1ERE CHAMBRE, 23 octobre 2024 — 23/00938
Texte intégral
============== Jugement N° du 23 Octobre 2024
N° RG 23/00938 - N° Portalis DBXV-W-B7H-F64H ==============
[S] [H] C/ COMMUNE DE [Localité 8], représentée par son maire en exercice Monsieur [Y] [B]
Copie certifiée conforme et Copie exécutoire délivrées le
à : -Me GIBIER T21 -Me LOISEL T57 RÉPUBLIQUE FRANÇAISE AU NOM DU PEUPLE FRANÇAIS TRIBUNAL JUDICIAIRE DE [Localité 7]
PREMIÈRE CHAMBRE
JUGEMENT DU VINGT TROIS OCTOBRE DEUX MIL VINGT QUATRE
DEMANDEUR :
Monsieur [S] [H] né le [Date naissance 2] 1955 à [Localité 6], demeurant [Adresse 4] ; représenté par Me Julien GIBIER, demeurant [Adresse 3], avocat au barreau de CHARTRES, vestiaire : T 21
DÉFENDERESSE :
COMMUNE DE [Localité 8], représentée par son maire en exercice Monsieur [Y] [B] à la mairie de ladite ville [Adresse 5] ; représentée par Me Céline LOISEL, demeurant [Adresse 9], avocat au barreau de CHARTRES, vestiaire : T 57
COMPOSITION DU TRIBUNAL :
Président : Elodie GILOPPE
Greffier : Vincent GREF
DÉBATS :
Après l’ordonnance de clôture du 28 mars 2024, à l’audience du 04 Septembre 2024 où siégeait le magistrat susnommé, les avocats ont été entendus en leurs plaidoiries. A l’issue des débats, il a été indiqué que la décision sera rendue par mise en disposition le 23 Octobre 2024
JUGEMENT :
- Mis à disposition au greffe le 23 Octobre 2024 - Contradictoire - En premier ressort - Signé par Elodie GILOPPE, Vice-Présidente, et par Vincent GREF, Greffier
* * * EXPOSE DU LITIGE
Monsieur [S] [H] est propriétaire de locaux à usage commercial d'hôtel, bar, café et restaurant sis [Adresse 1] (28), dont le fonds de commerce était exploité par la société LE RELAIS BEAUCERON, dont il était le gérant, société ayant fait l'objet d'une liquidation judiciaire le 3 octobre 2019.
Par acte des 17 et 23 juin 2020, la SELARL PJA, mandataire liquidateur de la société LE RELAIS BEAUCERON, a cédé à la commune de [Localité 8], en la personne de son maire, le fonds de commerce d'hôtel, bar, café et restaurant précité. Cette cession incluait le droit à bail, lequel était annexé à l'acte de cession. Le loyer initial était de 30.000 HT annuel, payable mensuellement et d'avance, outre taxe foncière et assurance, avec une reprise des loyers à compter d'avril 2020. La somme mensuelle était de 3484 €.
Par acte d'huissier du 15 mars 2021, la commune de [Localité 8] a donné congé commercial à effet au 30 septembre 2021.

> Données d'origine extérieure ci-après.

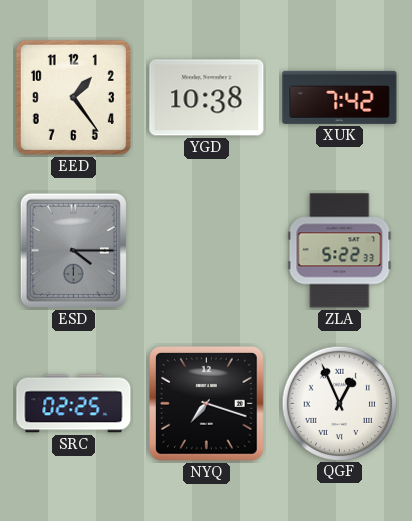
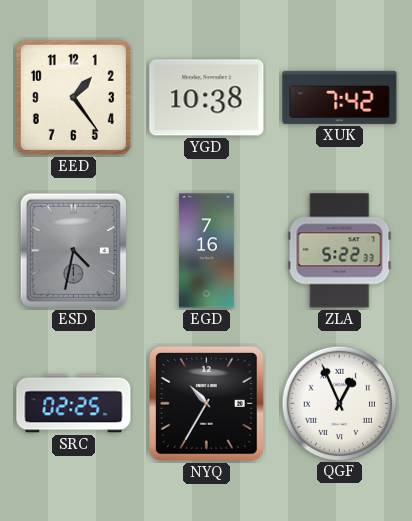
ESD: 4:15 -> 4:32
EGD: none -> 7:16
NYQ: 7:18 -> 10:35
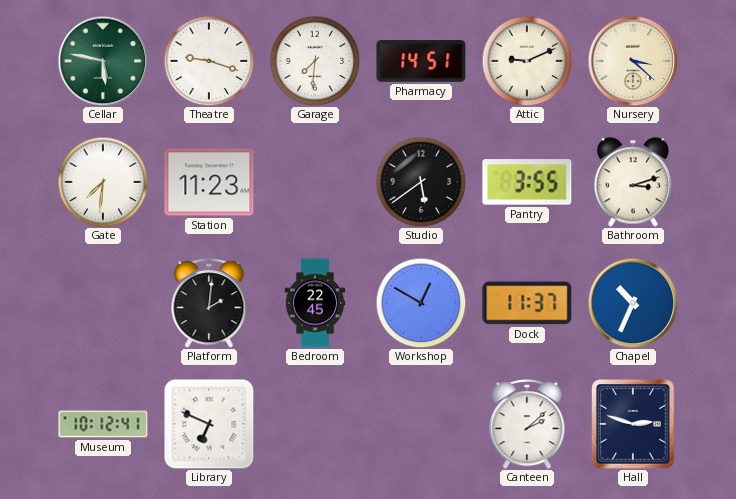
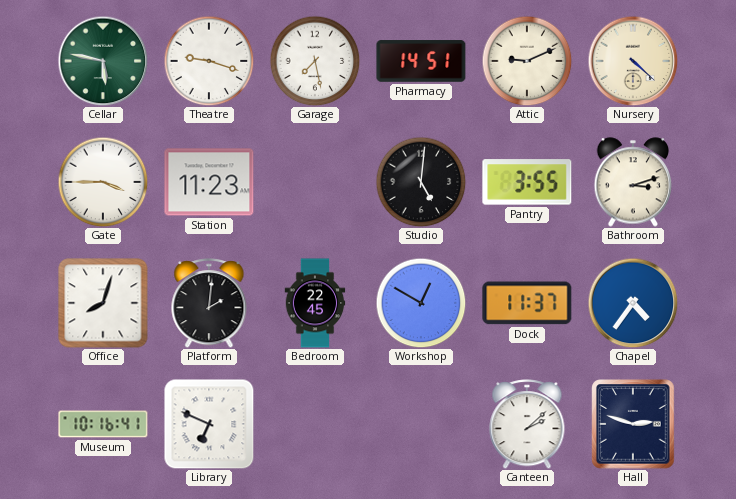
Garage: 7:31 -> 7:28
Nursery: 3:22 -> 4:22
Gate: 7:31 -> 3:45
Studio: 5:39 -> 5:01
Office: none -> 8:03
Chapel: 10:34 -> 4:36
Museum: 10:12 -> 10:16
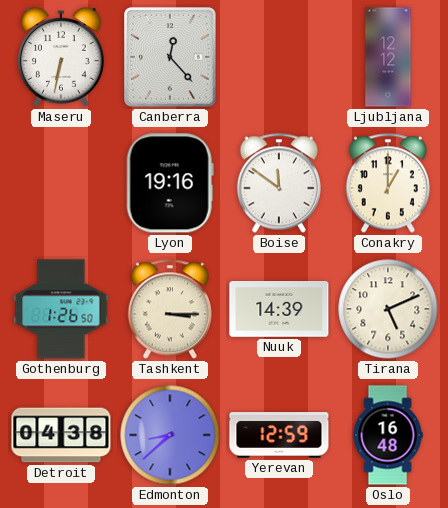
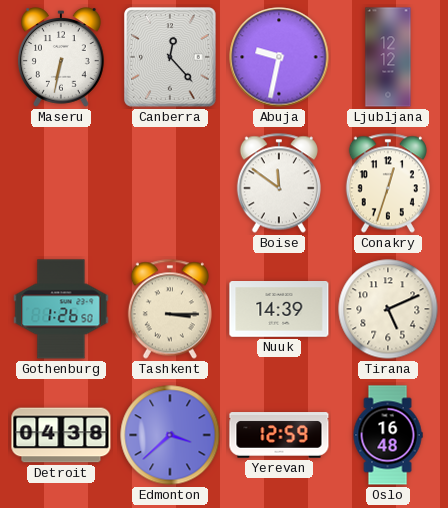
Abuja: none -> 9:32
Lyon: 19:16 -> none
Conakry: 1:00 -> 12:33
Edmonton: 8:38 -> 3:38
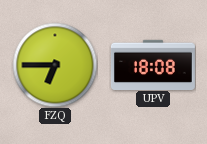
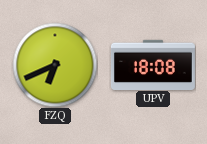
FZQ: 6:45 -> 6:41
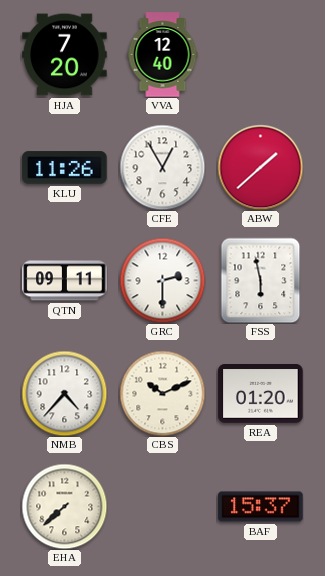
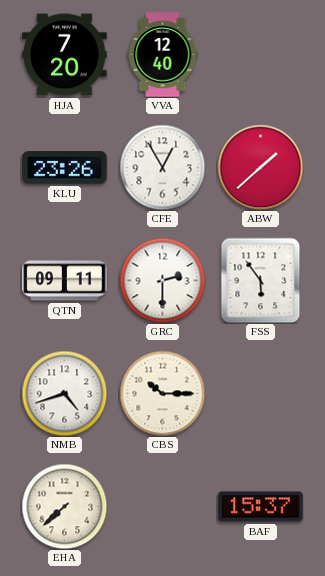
KLU: 11:26 -> 23:26
FSS: 5:58 -> 5:54
NMB: 4:37 -> 4:42
CBS: 10:11 -> 10:15
REA: 01:20 -> none
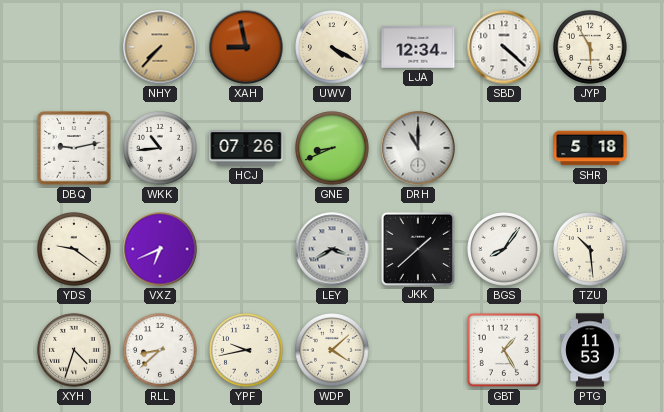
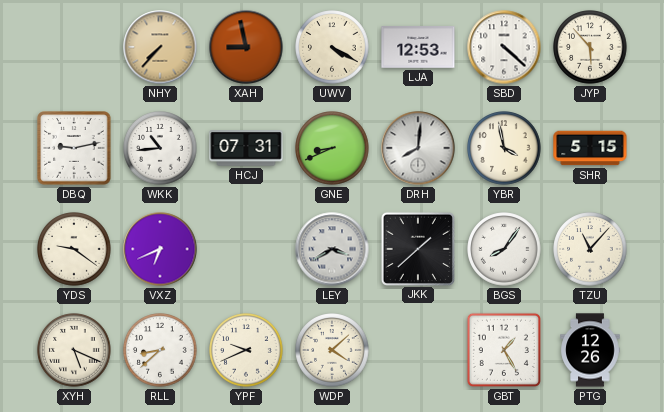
LJA: 12:34 -> 12:53
JYP: 5:55 -> 5:53
HCJ: 07:26 -> 07:31
DRH: 11:00 -> 8:01
YBR: none -> 3:58
SHR: 5:18 -> 5:15
TZU: 10:29 -> 11:07
XYH: 4:33 -> 5:19
YPF: 9:43 -> 9:41
PTG: 11:53 -> 12:26
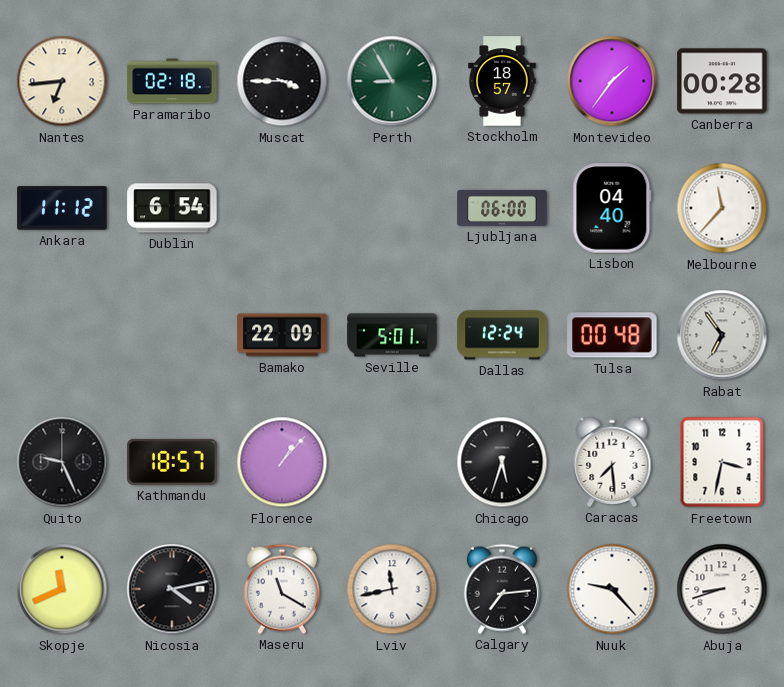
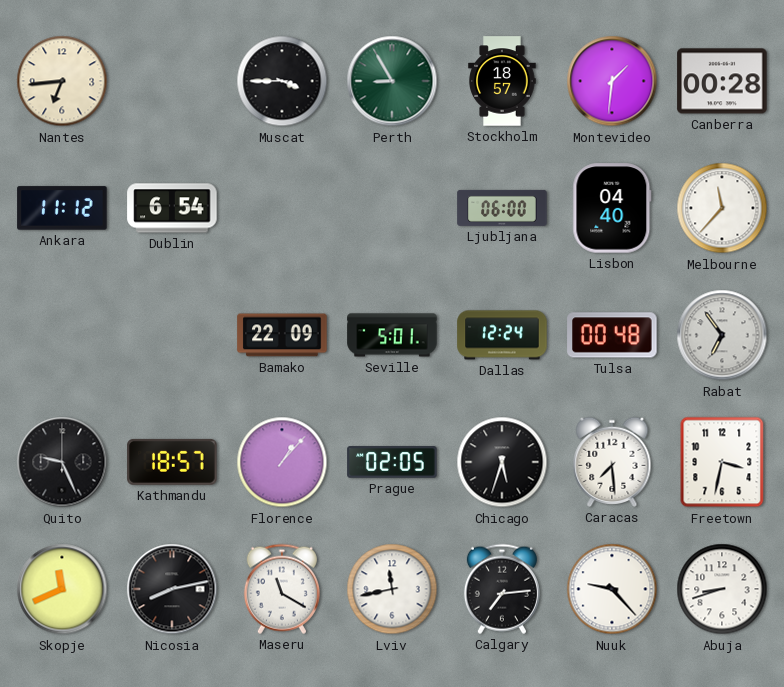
Paramaribo: 02:18 -> none
Montevideo: 1:36 -> 1:31
Prague: none -> 02:05
Nicosia: 4:13 -> 8:13
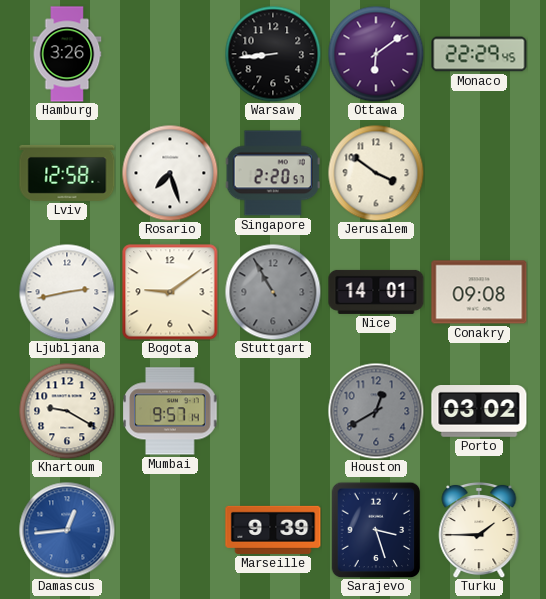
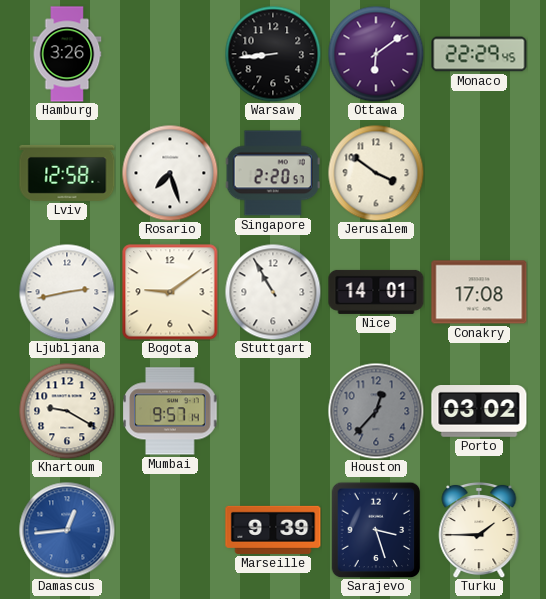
Stuttgart dial: grey -> white
Conakry: 09:08 -> 17:08
Houston: 12:40 -> 12:37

Saisi par Monsieur [H], le juge des référés du Tribunal judiciaire de Chartres a ordonné une réunion d'information à la médiation.
Par acte de commissaire de justice en date du 27/03/2023, Monsieur [S] [H] a fait assigner la Commune de [Localité 8] prise en la personne de son maire en exercice aux fins principales de la voir condamnée à lui payer une somme de 74.828,86 euros au titre de l'arriéré de loyers, de l'indexation et du règlement de la taxe foncière 2020 et 2021, outre intérêts au taux légal à compter de la mise en demeure du 27 novembre 2020, et avec anatocisme, de la voir condamner à lui régler la somme de 3484 € du mois d'octobre 2021 jusqu'à la libération des lieux, et de la voir condamner à vider intégralement le local sous astreinte de 1000 € par jour de retard à compter du mois suivant la signification du jugement et enfin à lui payer 6000 € au titre des dispositions de l'article 700 du code de procédure civile et aux dépens. Il demande qu'il soit dit n'y avoir lieu à écarter l'exécution provisoire.
Aux termes de ses dernières conclusions signifiées électroniquement le 09/01/2024, auxquelles il convient de se reporter pour un complet exposé de ses moyens, Monsieur [S] [H] maintient l'intégralité de ses demandes.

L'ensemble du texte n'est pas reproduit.